Foreign Extortion Prevention Act: What US Entities Should Know and Why It's Relevant Today
This article discusses the recently enacted Foreign Extortion Prevention Act, which—unlike the Foreign Corrupt Practices Act—focuses on the demand-side of bribe payments. But will FEPA also create more potential exposure for U.S. entities? What should U.S. companies do today to prepare?
April 09, 2024 at 10:28 AM
8 minute read
For decades, it has irked those subject to the Foreign Corrupt Practices Act (FCPA) that those who demanded payments appeared to escape the crushing consequences. The FCPA was first enacted by Congress in 1977 to combat the wide-ranging corruption that was seen as unsettling free-markets and hindering democratic stability. Foreign Corrupt Practices Act of 1977, 15 U.S.C. §§78dd-1, et seq; see also U.S. Department of Justice and Securities and Exchange Commission, A Resource Guide to the U.S. Foreign Corrupt Practices Act (Second Edition). The law prohibits U.S. companies, persons and issuers as well as foreign persons and businesses acting within the U.S. territory from making or promising anything of value to foreign officials to obtain or retain business or an improper business advantage. Yet the FCPA has one significant limiting factor: it only reaches the supply side of bribes to foreign officials.
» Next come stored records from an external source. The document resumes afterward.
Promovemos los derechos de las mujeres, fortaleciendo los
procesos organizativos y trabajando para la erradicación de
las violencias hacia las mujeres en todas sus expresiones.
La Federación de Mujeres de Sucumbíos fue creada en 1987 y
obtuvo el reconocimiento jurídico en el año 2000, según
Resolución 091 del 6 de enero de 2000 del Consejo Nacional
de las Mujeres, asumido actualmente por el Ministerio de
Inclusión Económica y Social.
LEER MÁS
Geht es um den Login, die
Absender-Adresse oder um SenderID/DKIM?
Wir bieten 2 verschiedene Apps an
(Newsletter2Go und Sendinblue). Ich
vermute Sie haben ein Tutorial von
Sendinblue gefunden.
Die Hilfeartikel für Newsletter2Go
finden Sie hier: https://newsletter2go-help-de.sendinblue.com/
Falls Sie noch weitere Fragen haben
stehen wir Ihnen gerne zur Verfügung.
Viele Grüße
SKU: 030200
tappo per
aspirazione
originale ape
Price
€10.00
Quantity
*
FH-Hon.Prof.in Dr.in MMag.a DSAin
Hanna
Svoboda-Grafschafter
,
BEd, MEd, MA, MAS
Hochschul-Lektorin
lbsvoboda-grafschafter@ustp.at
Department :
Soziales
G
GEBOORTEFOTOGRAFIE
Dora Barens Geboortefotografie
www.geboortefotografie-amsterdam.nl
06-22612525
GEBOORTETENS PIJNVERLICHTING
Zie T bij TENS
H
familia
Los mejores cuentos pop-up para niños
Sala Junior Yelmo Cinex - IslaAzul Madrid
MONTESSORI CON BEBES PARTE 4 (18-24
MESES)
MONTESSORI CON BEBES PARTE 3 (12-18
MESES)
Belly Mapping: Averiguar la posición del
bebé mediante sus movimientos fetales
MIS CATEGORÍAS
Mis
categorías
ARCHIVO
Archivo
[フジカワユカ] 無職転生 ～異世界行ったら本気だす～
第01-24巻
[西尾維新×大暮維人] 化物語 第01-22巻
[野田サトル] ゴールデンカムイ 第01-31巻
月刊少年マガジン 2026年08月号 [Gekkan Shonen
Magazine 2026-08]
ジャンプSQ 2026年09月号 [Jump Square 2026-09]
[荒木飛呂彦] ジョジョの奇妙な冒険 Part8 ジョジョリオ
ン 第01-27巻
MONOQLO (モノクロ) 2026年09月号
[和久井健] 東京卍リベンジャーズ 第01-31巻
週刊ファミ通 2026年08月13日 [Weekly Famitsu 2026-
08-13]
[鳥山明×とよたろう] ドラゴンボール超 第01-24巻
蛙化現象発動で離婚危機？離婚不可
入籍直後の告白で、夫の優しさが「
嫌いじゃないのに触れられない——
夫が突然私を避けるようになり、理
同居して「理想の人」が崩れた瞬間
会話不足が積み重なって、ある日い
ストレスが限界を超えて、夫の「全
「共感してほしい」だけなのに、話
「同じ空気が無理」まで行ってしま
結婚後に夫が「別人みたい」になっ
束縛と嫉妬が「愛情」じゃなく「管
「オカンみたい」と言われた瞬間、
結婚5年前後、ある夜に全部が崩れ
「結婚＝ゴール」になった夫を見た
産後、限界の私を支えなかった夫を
By leaving the demand-side of bribes unaddressed, U.S. prosecutors were forced to resort to more creative devices to pursue a foreign official for bribery, which was unusual but not unheard of. U.S. prosecutors often relied on traditional criminal statutes, such as money laundering or conspiracy, which often presented challenges such as the need to establish a U.S. nexus. Perhaps given these challenges, prosecution of foreign officials was less common than prosecution of the companies paying bribes.